The English language at Shakespeare’s time

In the sixteenth century English was a respectable language alongside French and Latin.
Important to consider is that legal matters in England were conducted in French while Latin was used to write history, philosophy and theology. Most of the writers did not write in their native tongue. At that time the English language was perceived as a second class-language. Uneducated people spoke English, while French was only spoken by educated people after the Normans started conquering Britain in 1066 C.E.

During the Early Modern English period in some areas in England, Latin and French were spoken and written exclusively.
The period between 1500 and 1650 (Renaissance) was characterized by a strong interest in the classical languages and literature. New publications and scientific treatise were more regularly written in English. The demand for translations increased. Often there were no English words for certain concepts and so they were freely borrowed from other languages like Latin, Greek, Italian, French, Spanish and Portuguese.
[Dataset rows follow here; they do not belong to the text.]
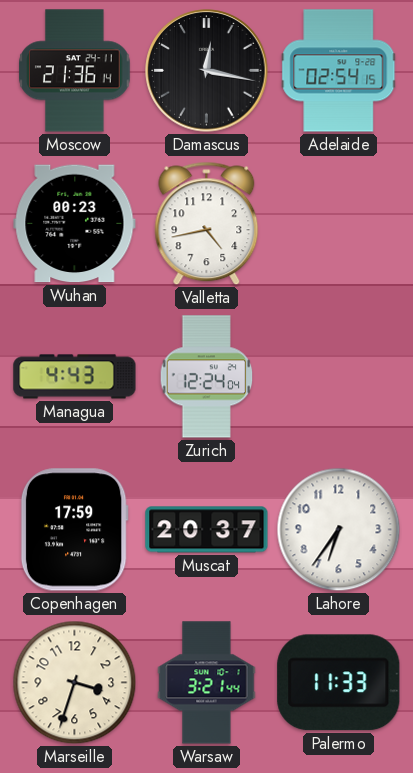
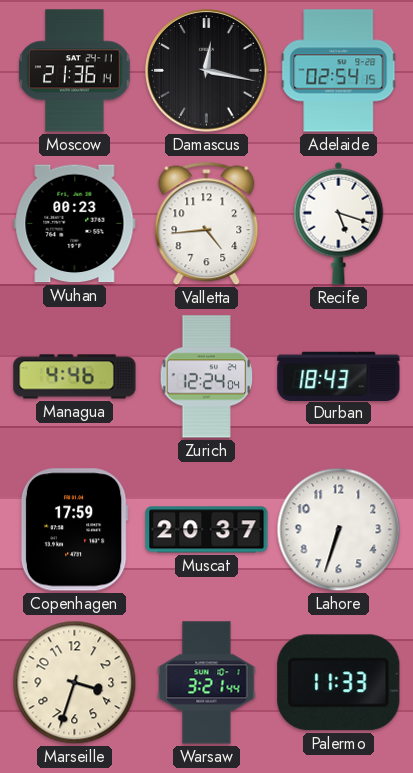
Valletta: 4:43 -> 4:44
Recife: none -> 5:18
Managua: 4:43 -> 4:46
Durban: none -> 18:43
Lahore: 6:36 -> 6:33
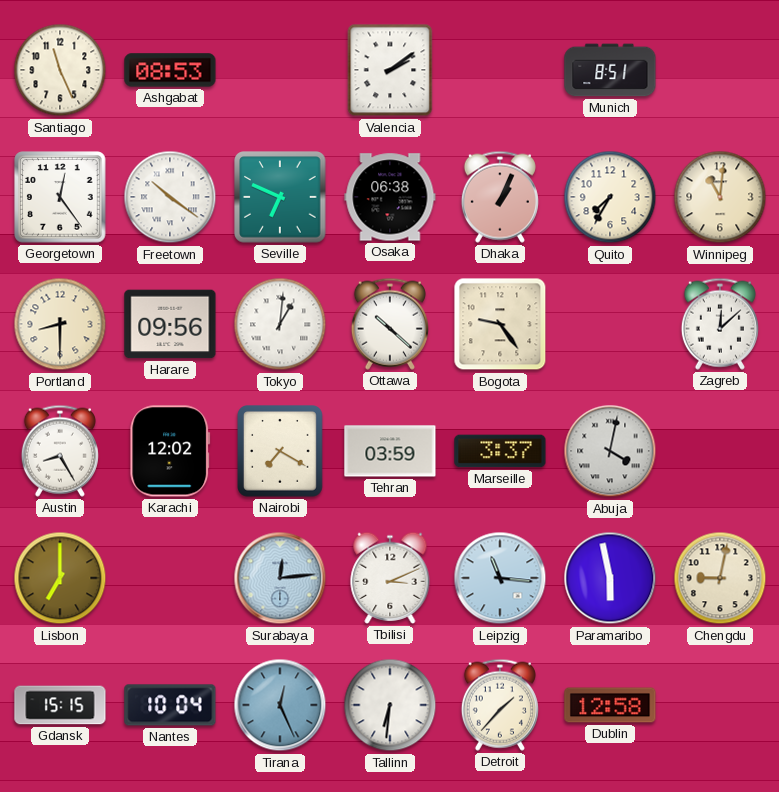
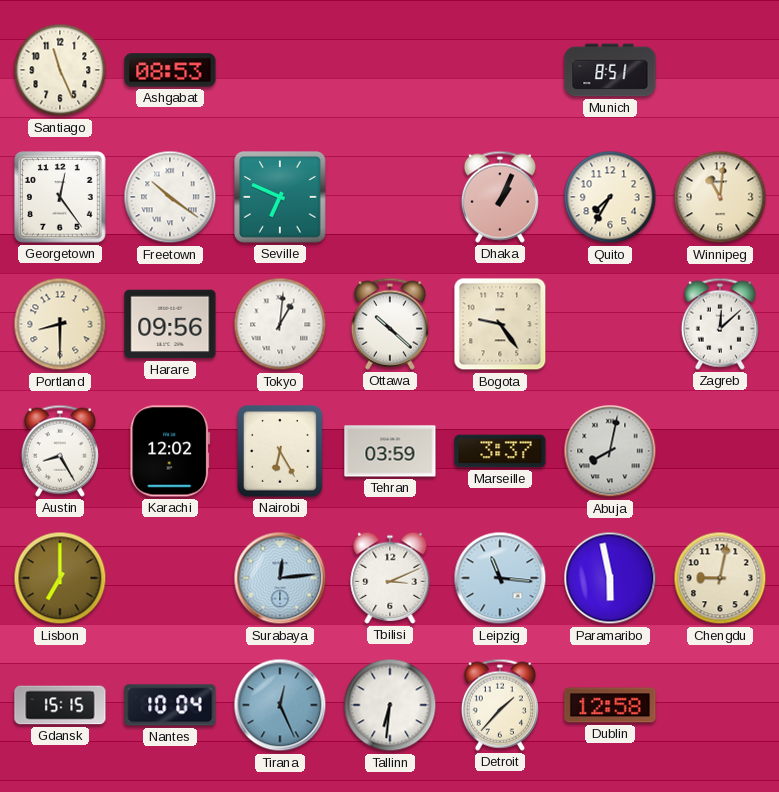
Valencia: 2:09 -> none
Osaka: 06:38 -> none
Nairobi: 7:20 -> 6:25
Abuja: 4:02 -> 8:02
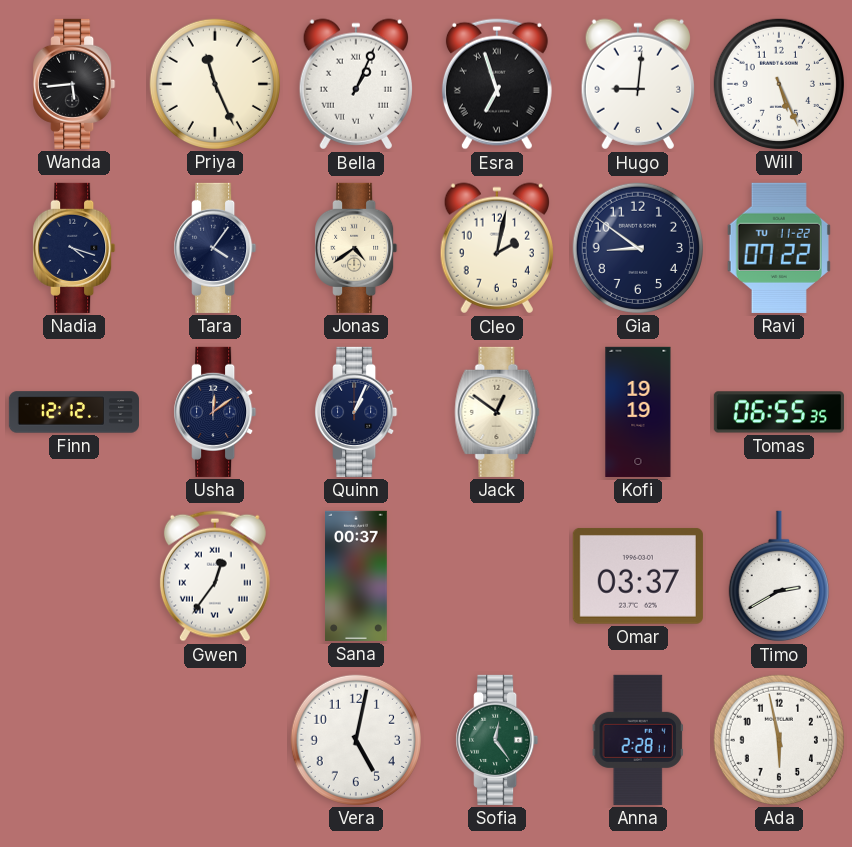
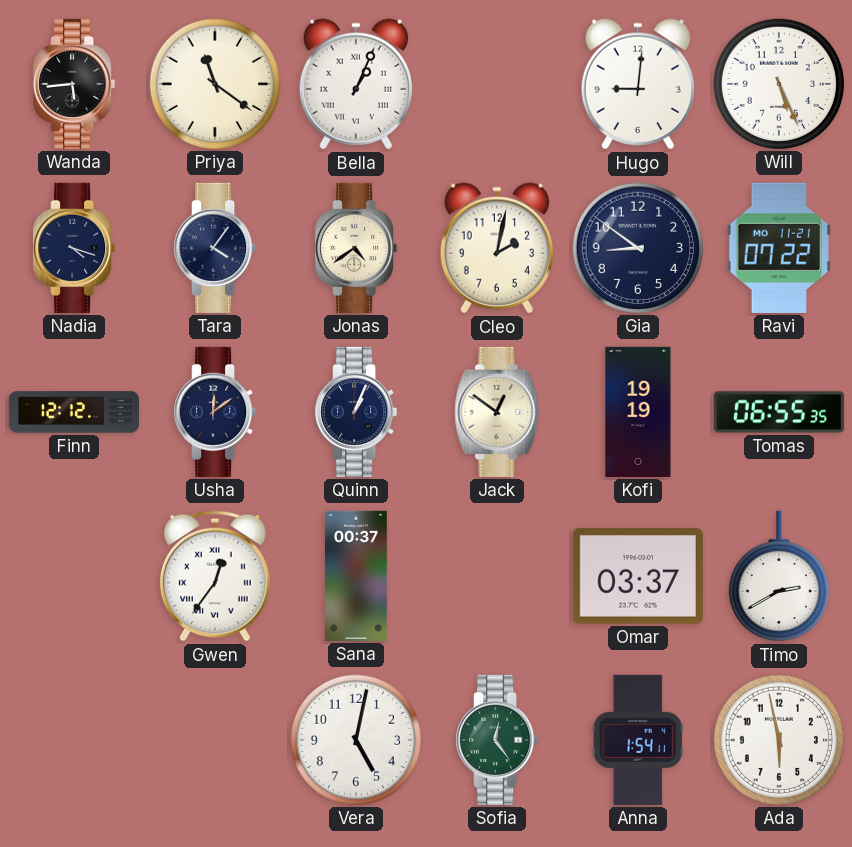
Priya: 11:26 -> 11:21
Esra: 6:57 -> none
Ravi date: TU 11-22 -> MO 11-21
Anna: 2:28 -> 1:54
When English reasserted its place as a common language, the deficiency of English words led to the invention of new words, since the discovery of new animals, plants and customs in Africa and America called for the invention of new words. Therefore, many of the English words that are still used today mainly derive from Latin or Greek.
Shakespeare’s language had a great influence on the further development of the English language. Without Shakespeare, many vocabularies wouldn’t exist. He was a creative inventor of new words and often used existing words in new ways. By using fashionable words that were even new in the 16th century, Shakespeare implemented certain words in the English language.